GHANA’S NEW YEAR CRISIS: NDC OPENS 2026 BY MAKING LIFE MORE EXPENSIVE
Ghanaians welcomed January 1, 2026, not with relief, not with hope, but with higher bills as a New Year gift from the NDC. Electricity tariffs jumped by 9.86%. Water tariffs shot up by a shocking 15.92%. This was not an accident. It was a decision approved by the Public Utilities Regulatory Commission (PURC) under the Multi-Year Tariff Order (2026–2030). And it happened under the NDC-led administration.
This is the reality: light and water are not luxuries. They are life. When their prices go up sharply, life becomes harder immediately. Rent does not wait. School fees do not wait. Food prices do not wait. Yet the NDC chose to begin the year by taking more money from the pockets of ordinary people.
A near 16% increase in water tariffs is not a small adjustment. It is a blow. It hits the market women, the mechanics, the hairdressers, the small printing shops, the cold store operators, and the young graduates running startups.
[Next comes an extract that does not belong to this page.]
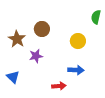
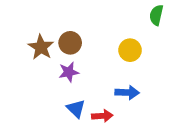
brown circle: (42, 29) -> (70, 43), moved
blue triangle: (13, 77) -> (76, 109), moved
Electricity rising by almost 10% means higher production costs, higher prices, and fewer jobs. This is how businesses collapse quietly.
Compare this with the NPP record. When the NPP managed the economy, utility reviews were measured and cautious, often keeping increases low or delaying them to protect households and businesses. The NPP understood a simple truth: you cannot grow an economy by choking the people who drive it.
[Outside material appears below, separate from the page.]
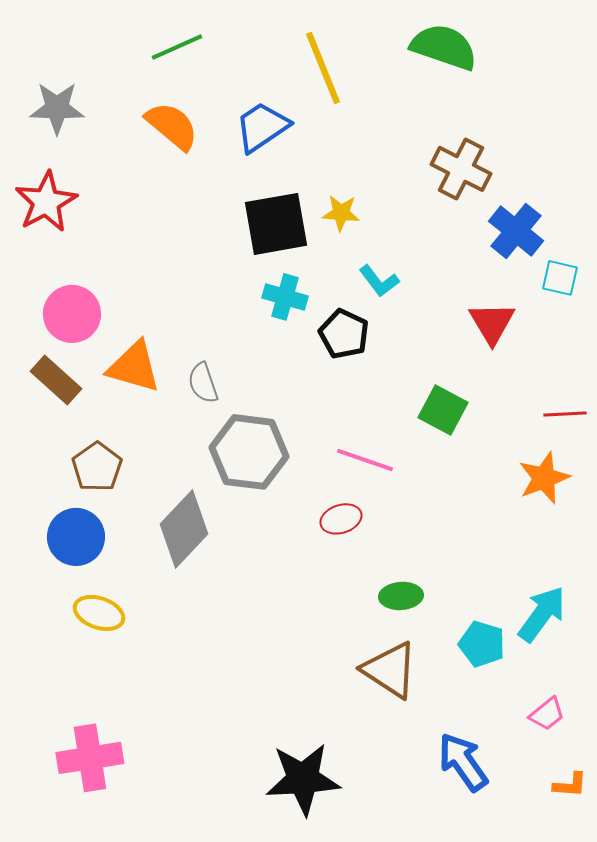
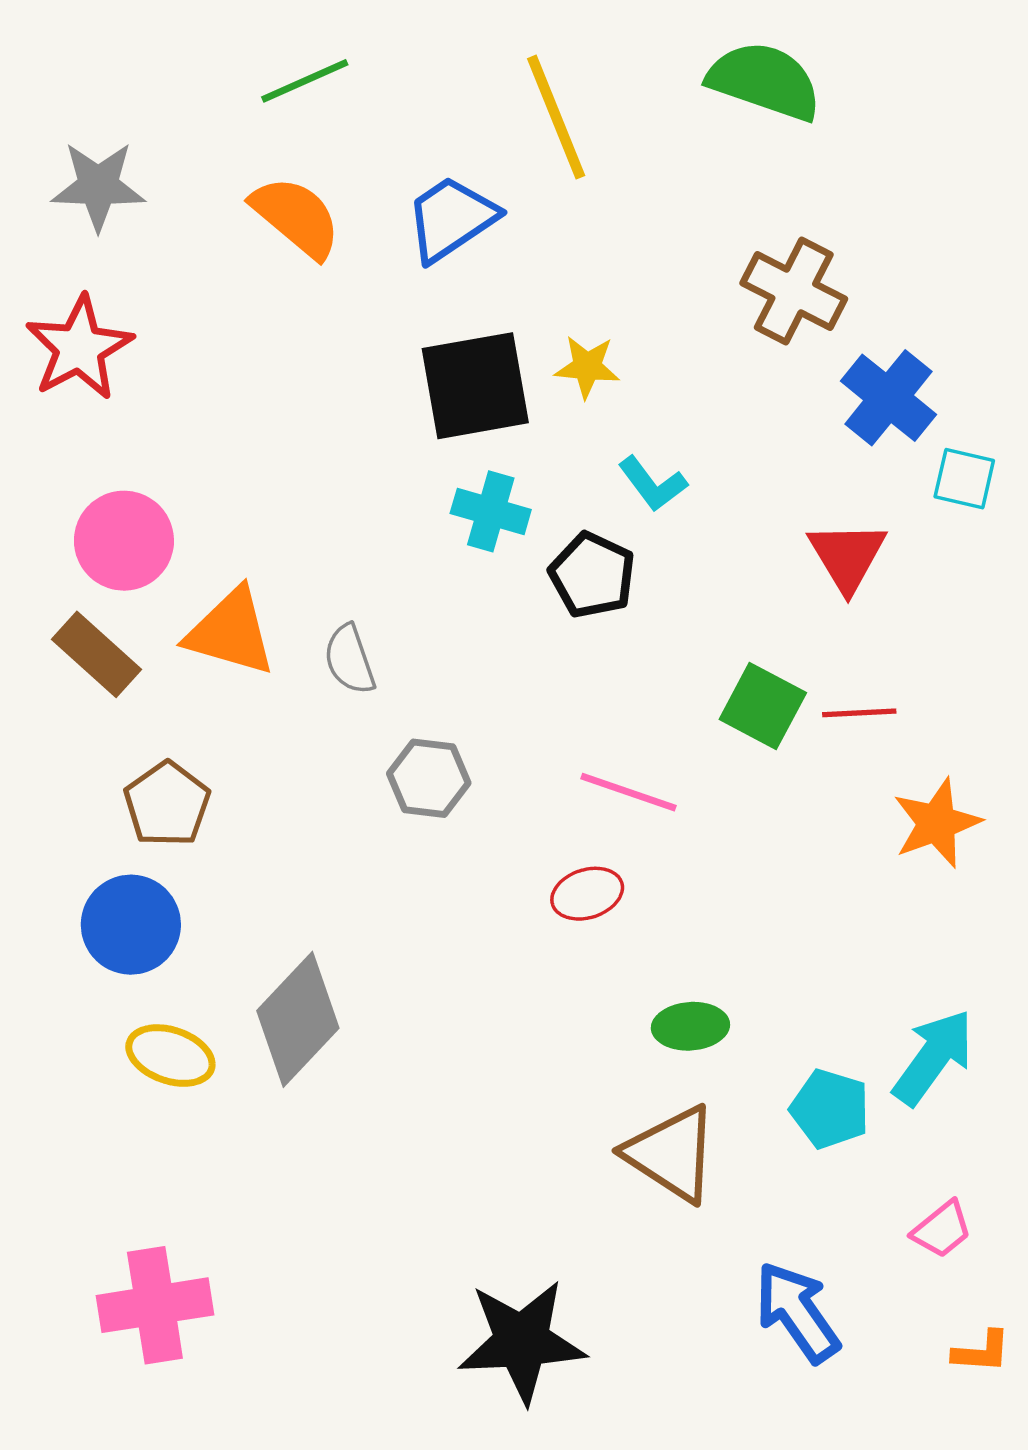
red line: (565, 414) -> (859, 713), moved
gray hexagon: (249, 452) -> (429, 778), size x0.6
gray diamond: (184, 529) -> (298, 1019), moved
The NDC’s decision is worse because of timing. Workers recently received modest wage adjustments, yet these tariff hikes wipe out those gains instantly. What remains? More struggle. More borrowing. More frustration. This is not development. This is pressure and hardship.
Ask the hard questions:
- How will infant industries survive when their basic inputs suddenly cost much more?
- How will young people starting life manage when every bill rises at once?
- How does a nation industrialize when power and water become heavier burdens instead of tools for growth?
Let’s be clear and honest. Put party colors aside. These increments hurt. It hurts families. It hurts jobs. It hurts productivity. It slows growth. It deepens inequality.
The NPP believes in protecting the ordinary Ghanaian, growing businesses, and expanding opportunity, and not beginning a new year with tariffs that drain hope and income. Ghana deserves leadership that reduces pain, not multiplies it.
This is not just politics.
It is about survival, and Ghanaians must remember who eases their burden and who increases it.